Birding is in Sibley's blood - his father was an ornithologist - and he started keeping a bird list when he was 7 years old. That list is up to about 700 bird species - he thinks.
"I've stopped keeping really close track quite a few years ago," he said. "I know when I see a new bird, but I don't know the exact number of my list anymore. It's so rare that I find a new species."
But why a book about trees?
"I've always been interested in trees and everything natural," Sibley said. "Trees made a lot of sense as my next project. All birdwatchers enjoy knowing the name of things they see. They're so common, and you see them so many times, that being able to identify trees is something people can use every day."
Just as he felt before writing his birdwatching guide, he thought there was "room for improvement" in tree guides he had read.

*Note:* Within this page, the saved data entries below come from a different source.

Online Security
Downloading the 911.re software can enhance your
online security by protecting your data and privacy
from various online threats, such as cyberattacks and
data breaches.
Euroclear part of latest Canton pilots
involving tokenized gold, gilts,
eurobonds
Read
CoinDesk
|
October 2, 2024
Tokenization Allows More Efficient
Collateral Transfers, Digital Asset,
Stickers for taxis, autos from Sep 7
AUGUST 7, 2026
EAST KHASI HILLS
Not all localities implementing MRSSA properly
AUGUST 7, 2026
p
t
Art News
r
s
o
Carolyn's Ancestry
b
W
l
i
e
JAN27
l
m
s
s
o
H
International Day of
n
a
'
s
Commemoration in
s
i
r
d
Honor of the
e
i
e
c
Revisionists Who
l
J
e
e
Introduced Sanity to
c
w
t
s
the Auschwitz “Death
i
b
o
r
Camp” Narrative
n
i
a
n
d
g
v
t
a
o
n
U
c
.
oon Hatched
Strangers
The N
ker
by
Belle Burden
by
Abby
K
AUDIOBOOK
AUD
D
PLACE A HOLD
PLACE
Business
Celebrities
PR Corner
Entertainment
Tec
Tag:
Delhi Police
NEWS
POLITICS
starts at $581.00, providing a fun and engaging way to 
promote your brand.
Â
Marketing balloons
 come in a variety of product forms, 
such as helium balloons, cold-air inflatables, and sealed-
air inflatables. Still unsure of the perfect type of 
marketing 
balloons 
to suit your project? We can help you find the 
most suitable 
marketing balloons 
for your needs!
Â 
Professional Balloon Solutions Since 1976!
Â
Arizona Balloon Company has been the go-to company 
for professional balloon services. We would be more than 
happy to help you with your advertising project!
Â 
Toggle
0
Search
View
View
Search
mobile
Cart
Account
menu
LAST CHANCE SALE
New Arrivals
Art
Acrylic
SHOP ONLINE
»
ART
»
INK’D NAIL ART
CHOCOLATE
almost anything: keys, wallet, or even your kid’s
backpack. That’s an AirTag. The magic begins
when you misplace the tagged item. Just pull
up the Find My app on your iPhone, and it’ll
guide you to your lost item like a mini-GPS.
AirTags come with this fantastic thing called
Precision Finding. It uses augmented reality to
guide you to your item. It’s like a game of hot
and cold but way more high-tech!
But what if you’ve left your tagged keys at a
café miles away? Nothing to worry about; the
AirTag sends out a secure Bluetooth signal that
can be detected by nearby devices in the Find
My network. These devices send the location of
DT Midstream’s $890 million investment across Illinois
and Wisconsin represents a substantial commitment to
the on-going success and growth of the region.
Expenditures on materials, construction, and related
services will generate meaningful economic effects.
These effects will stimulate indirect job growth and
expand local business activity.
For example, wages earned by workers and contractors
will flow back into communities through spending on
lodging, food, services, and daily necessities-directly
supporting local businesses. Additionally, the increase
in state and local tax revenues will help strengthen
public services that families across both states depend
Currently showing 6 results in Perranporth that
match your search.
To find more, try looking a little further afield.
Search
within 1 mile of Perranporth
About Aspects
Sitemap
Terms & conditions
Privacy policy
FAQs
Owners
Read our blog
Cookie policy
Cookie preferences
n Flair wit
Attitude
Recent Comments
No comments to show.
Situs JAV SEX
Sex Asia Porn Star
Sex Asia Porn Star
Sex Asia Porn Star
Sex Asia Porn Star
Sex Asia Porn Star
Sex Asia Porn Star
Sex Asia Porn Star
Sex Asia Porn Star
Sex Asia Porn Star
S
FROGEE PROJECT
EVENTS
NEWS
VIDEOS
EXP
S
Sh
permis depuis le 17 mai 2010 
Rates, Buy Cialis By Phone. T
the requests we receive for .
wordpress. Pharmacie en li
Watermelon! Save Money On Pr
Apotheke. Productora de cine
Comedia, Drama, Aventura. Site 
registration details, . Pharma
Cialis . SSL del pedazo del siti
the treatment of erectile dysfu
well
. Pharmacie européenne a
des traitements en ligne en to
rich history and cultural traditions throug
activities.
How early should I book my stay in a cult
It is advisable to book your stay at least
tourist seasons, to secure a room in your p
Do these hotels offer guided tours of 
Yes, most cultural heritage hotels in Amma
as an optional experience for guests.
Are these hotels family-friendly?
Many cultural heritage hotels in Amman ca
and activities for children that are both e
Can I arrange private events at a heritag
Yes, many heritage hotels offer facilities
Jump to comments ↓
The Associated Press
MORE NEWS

"The new approaches, the philosophies of identifying birds, that could be applied to trees," he said. "The approach to tree identification in field guides I'd been using was outdated. I wanted to apply modern methods."
Of all the species of birds he has seen, however, which one would he call his favorite?
"Usually, I answer that question by saying the long-eared owl," he said. "It's a species I really got to know in Cape May in the early 1980s. They had an owl (tagging) program, and we would head out to catch owls at night. I got to see long-eared owls up close, and I really got to like them."